What you have to do
Please write out every entry below exactly, leaving out any pictures.

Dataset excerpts
○ ○ ○ ○ ○

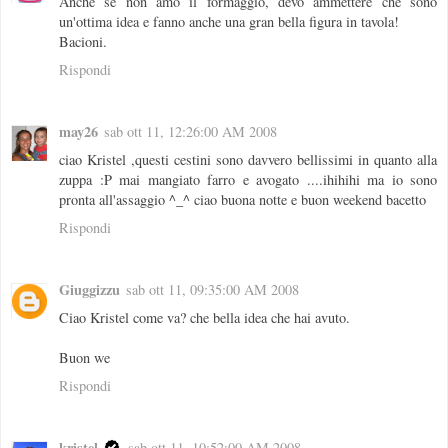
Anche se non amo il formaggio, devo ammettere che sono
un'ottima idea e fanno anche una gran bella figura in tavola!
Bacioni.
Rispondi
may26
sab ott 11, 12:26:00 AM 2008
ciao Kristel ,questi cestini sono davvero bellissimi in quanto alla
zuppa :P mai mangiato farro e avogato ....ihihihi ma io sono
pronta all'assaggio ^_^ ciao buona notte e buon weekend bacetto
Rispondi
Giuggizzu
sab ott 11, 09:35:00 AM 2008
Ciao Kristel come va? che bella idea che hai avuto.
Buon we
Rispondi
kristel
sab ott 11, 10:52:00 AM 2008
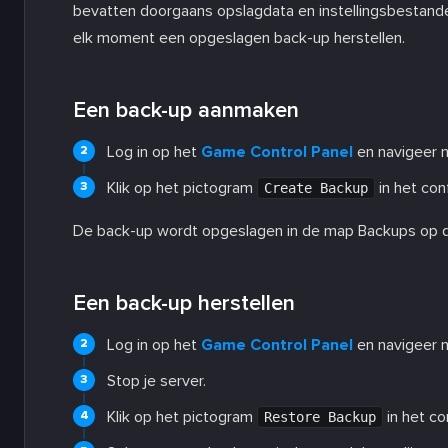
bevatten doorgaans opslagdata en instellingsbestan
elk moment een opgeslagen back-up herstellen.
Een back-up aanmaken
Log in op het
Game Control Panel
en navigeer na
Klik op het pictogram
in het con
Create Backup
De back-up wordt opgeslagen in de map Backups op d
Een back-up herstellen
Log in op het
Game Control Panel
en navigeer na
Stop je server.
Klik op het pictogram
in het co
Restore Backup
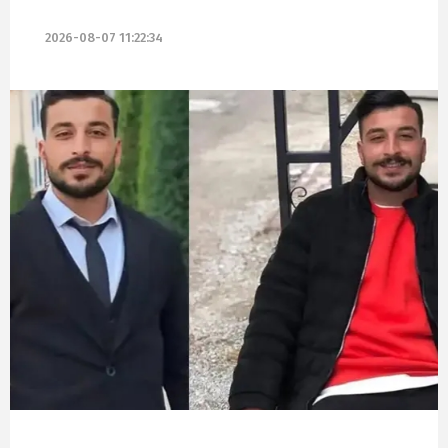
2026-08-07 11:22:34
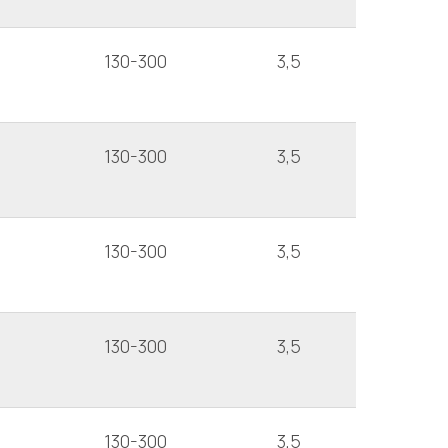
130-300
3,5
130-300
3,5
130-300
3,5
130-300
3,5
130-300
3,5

○ ○ ○ ○ ○

Response area
Anche se non amo il formaggio, devo ammettere che sono
un'ottima idea e fanno anche una gran bella figura in tavola!
Bacioni.
Rispondi
may26
sab ott 11, 12:26:00 AM 2008
ciao Kristel ,questi cestini sono davvero bellissimi in quanto alla
zuppa :P mai mangiato farro e avogato ....ihihihi ma io sono
pronta all'assaggio ^_^ ciao buona notte e buon weekend bacetto
Rispondi
Giuggizzu
sab ott 11, 09:35:00 AM 2008
Ciao Kristel come va? che bella idea che hai avuto.
Buon we
Rispondi
kristel
sab ott 11, 10:52:00 AM 2008
bevatten doorgaans opslagdata en instellingsbestan
elk moment een opgeslagen back-up herstellen.
Een back-up aanmaken
Log in op het
Game Control Panel
en navigeer na
Klik op het pictogram
in het con
Create Backup
De back-up wordt opgeslagen in de map Backups op d
Een back-up herstellen
Log in op het
Game Control Panel
en navigeer na
Stop je server.
Klik op het pictogram
in het co
Restore Backup
2026-08-07 11:22:34
130-300
3,5
130-300
3,5
130-300
3,5
130-300
3,5
130-300
3,5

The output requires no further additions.